• [About this task]:
From the line containing "品川駅からバス5分／北品川駅から徒歩5分／高輪ゲートウ" to the line containing "en Estados Unidos." in the records below, set down every line exactly as it stands, both ends included, and skip the pictures.

------------------------

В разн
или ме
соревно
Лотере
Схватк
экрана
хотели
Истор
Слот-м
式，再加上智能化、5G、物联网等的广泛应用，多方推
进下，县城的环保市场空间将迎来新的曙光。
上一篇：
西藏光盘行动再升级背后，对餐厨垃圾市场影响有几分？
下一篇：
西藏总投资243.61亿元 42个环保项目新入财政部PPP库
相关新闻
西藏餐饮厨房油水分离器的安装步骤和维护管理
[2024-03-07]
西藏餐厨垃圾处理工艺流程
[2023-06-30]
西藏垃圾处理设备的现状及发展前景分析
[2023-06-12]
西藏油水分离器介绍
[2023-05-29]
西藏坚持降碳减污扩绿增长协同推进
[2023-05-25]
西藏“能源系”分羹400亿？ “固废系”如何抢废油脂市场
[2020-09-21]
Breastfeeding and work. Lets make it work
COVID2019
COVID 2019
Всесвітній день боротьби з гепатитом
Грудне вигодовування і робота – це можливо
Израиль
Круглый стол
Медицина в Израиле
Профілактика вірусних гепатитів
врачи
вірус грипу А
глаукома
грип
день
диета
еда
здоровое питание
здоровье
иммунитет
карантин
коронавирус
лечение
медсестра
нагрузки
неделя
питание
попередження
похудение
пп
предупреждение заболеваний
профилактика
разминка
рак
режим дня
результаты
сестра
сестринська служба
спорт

------------------------

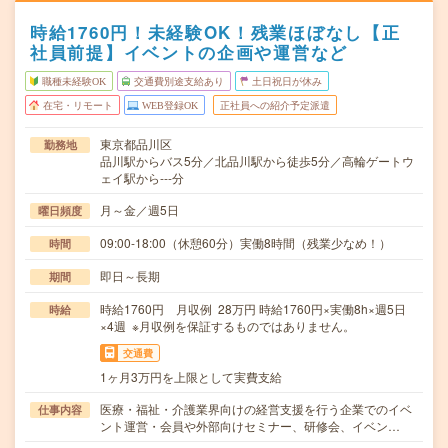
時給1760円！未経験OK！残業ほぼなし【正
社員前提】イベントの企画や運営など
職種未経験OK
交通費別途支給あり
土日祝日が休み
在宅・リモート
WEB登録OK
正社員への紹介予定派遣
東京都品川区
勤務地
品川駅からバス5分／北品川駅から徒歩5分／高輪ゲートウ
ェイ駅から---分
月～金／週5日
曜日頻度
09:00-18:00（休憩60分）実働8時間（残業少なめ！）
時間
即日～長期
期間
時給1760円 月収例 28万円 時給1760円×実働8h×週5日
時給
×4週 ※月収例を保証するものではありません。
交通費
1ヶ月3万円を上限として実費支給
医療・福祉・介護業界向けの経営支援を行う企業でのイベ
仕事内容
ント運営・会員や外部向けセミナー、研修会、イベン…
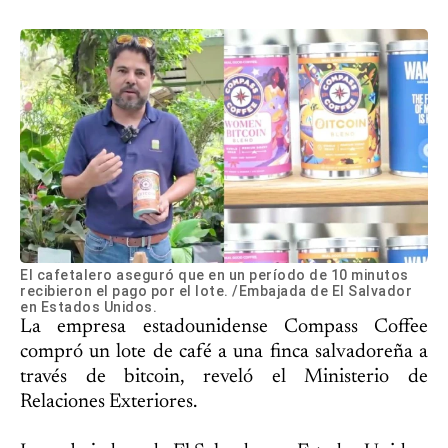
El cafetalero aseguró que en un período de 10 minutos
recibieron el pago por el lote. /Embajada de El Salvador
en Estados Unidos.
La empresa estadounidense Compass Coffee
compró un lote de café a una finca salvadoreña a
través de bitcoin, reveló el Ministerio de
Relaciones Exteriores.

------------------------

• [Answer section]:
品川駅からバス5分／北品川駅から徒歩5分／高輪ゲートウ
ェイ駅から---分
月～金／週5日
曜日頻度
09:00-18:00（休憩60分）実働8時間（残業少なめ！）
時間
即日～長期
期間
時給1760円 月収例 28万円 時給1760円×実働8h×週5日
時給
×4週 ※月収例を保証するものではありません。
交通費
1ヶ月3万円を上限として実費支給
医療・福祉・介護業界向けの経営支援を行う企業でのイベ
仕事内容
ント運営・会員や外部向けセミナー、研修会、イベン…
El cafetalero aseguró que en un período de 10 minutos
recibieron el pago por el lote. /Embajada de El Salvador
en Estados Unidos.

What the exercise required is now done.